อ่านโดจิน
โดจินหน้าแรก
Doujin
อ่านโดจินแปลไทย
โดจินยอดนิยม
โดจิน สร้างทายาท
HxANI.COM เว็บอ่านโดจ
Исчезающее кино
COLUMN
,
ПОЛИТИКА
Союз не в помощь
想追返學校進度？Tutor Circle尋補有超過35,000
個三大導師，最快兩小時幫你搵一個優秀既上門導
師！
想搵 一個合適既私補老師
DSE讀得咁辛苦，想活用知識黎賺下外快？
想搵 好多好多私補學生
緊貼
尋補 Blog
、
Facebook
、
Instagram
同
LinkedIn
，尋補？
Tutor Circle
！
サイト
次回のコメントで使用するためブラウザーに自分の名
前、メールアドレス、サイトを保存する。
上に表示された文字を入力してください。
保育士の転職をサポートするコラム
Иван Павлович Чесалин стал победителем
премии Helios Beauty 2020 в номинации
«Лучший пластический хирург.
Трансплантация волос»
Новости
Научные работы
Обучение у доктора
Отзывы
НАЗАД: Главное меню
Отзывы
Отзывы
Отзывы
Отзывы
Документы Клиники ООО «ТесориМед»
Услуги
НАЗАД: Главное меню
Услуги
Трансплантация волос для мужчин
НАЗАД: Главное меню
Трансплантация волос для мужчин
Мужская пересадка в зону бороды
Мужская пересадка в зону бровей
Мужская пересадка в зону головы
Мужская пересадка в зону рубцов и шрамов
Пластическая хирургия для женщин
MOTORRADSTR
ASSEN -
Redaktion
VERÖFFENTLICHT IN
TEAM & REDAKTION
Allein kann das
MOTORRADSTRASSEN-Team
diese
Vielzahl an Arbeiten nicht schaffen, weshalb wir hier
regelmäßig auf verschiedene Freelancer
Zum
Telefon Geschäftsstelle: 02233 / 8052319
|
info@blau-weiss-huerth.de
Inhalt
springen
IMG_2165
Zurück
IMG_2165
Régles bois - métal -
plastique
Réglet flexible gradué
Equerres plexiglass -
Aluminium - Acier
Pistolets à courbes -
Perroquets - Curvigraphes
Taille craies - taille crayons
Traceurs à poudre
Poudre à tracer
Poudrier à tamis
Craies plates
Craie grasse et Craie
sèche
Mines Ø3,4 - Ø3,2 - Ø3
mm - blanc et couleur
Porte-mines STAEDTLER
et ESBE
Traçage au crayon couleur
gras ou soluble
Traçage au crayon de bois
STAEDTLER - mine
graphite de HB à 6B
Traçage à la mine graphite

• _About this task_:
Nothing is to be left out; reproduce each record exactly.

• _Output of the exercise_:
อ่านโดจิน
โดจินหน้าแรก
Doujin
อ่านโดจินแปลไทย
โดจินยอดนิยม
โดจิน สร้างทายาท
HxANI.COM เว็บอ่านโดจ
Исчезающее кино
COLUMN
,
ПОЛИТИКА
Союз не в помощь
想追返學校進度？Tutor Circle尋補有超過35,000
個三大導師，最快兩小時幫你搵一個優秀既上門導
師！
想搵 一個合適既私補老師
DSE讀得咁辛苦，想活用知識黎賺下外快？
想搵 好多好多私補學生
緊貼
尋補 Blog
、
Facebook
、
Instagram
同
LinkedIn
，尋補？
Tutor Circle
！
サイト
次回のコメントで使用するためブラウザーに自分の名
前、メールアドレス、サイトを保存する。
上に表示された文字を入力してください。
保育士の転職をサポートするコラム
Иван Павлович Чесалин стал победителем
премии Helios Beauty 2020 в номинации
«Лучший пластический хирург.
Трансплантация волос»
Новости
Научные работы
Обучение у доктора
Отзывы
НАЗАД: Главное меню
Отзывы
Отзывы
Отзывы
Отзывы
Документы Клиники ООО «ТесориМед»
Услуги
НАЗАД: Главное меню
Услуги
Трансплантация волос для мужчин
НАЗАД: Главное меню
Трансплантация волос для мужчин
Мужская пересадка в зону бороды
Мужская пересадка в зону бровей
Мужская пересадка в зону головы
Мужская пересадка в зону рубцов и шрамов
Пластическая хирургия для женщин
MOTORRADSTR
ASSEN -
Redaktion
VERÖFFENTLICHT IN
TEAM & REDAKTION
Allein kann das
MOTORRADSTRASSEN-Team
diese
Vielzahl an Arbeiten nicht schaffen, weshalb wir hier
regelmäßig auf verschiedene Freelancer
Zum
Telefon Geschäftsstelle: 02233 / 8052319
|
info@blau-weiss-huerth.de
Inhalt
springen
IMG_2165
Zurück
IMG_2165
Régles bois - métal -
plastique
Réglet flexible gradué
Equerres plexiglass -
Aluminium - Acier
Pistolets à courbes -
Perroquets - Curvigraphes
Taille craies - taille crayons
Traceurs à poudre
Poudre à tracer
Poudrier à tamis
Craies plates
Craie grasse et Craie
sèche
Mines Ø3,4 - Ø3,2 - Ø3
mm - blanc et couleur
Porte-mines STAEDTLER
et ESBE
Traçage au crayon couleur
gras ou soluble
Traçage au crayon de bois
STAEDTLER - mine
graphite de HB à 6B
Traçage à la mine graphite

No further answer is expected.